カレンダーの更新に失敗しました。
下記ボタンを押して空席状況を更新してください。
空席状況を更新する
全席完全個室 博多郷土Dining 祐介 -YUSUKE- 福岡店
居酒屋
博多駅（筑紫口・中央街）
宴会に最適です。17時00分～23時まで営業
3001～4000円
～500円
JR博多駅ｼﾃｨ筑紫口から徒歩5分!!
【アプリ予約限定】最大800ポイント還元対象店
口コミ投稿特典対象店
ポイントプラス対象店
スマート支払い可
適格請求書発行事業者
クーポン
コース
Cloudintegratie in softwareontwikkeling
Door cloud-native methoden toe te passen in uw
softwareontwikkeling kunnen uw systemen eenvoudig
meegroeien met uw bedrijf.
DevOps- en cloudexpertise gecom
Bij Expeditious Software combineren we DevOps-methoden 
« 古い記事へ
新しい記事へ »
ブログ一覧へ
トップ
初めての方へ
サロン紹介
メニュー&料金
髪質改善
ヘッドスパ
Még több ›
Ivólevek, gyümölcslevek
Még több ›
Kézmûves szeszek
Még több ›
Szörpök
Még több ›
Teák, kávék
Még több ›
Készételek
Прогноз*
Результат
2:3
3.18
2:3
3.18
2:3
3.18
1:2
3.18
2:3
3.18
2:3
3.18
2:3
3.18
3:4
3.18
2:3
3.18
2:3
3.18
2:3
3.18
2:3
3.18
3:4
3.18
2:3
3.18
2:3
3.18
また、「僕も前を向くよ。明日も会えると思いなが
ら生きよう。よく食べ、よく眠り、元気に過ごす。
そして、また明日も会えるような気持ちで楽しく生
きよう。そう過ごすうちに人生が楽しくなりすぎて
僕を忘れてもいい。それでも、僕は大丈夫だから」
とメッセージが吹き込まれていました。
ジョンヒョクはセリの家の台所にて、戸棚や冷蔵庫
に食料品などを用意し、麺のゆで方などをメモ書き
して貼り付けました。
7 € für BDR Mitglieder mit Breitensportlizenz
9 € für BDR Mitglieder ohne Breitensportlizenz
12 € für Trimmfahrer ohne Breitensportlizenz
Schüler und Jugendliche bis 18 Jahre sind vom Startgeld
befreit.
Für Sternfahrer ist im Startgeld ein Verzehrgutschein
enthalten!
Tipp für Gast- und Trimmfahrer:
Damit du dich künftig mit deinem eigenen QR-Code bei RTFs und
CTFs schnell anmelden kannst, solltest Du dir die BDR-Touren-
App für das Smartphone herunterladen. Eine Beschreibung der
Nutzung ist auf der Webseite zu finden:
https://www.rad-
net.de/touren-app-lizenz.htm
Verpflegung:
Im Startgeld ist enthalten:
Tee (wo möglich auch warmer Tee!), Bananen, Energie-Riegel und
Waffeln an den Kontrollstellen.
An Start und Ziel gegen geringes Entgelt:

▶ _WORK INSTRUCTION_:
List the lines of the records where "enthalten" occurs.

▶ _SOLUTION FOR THIS TASK_:
enthalten!
Im Startgeld ist enthalten:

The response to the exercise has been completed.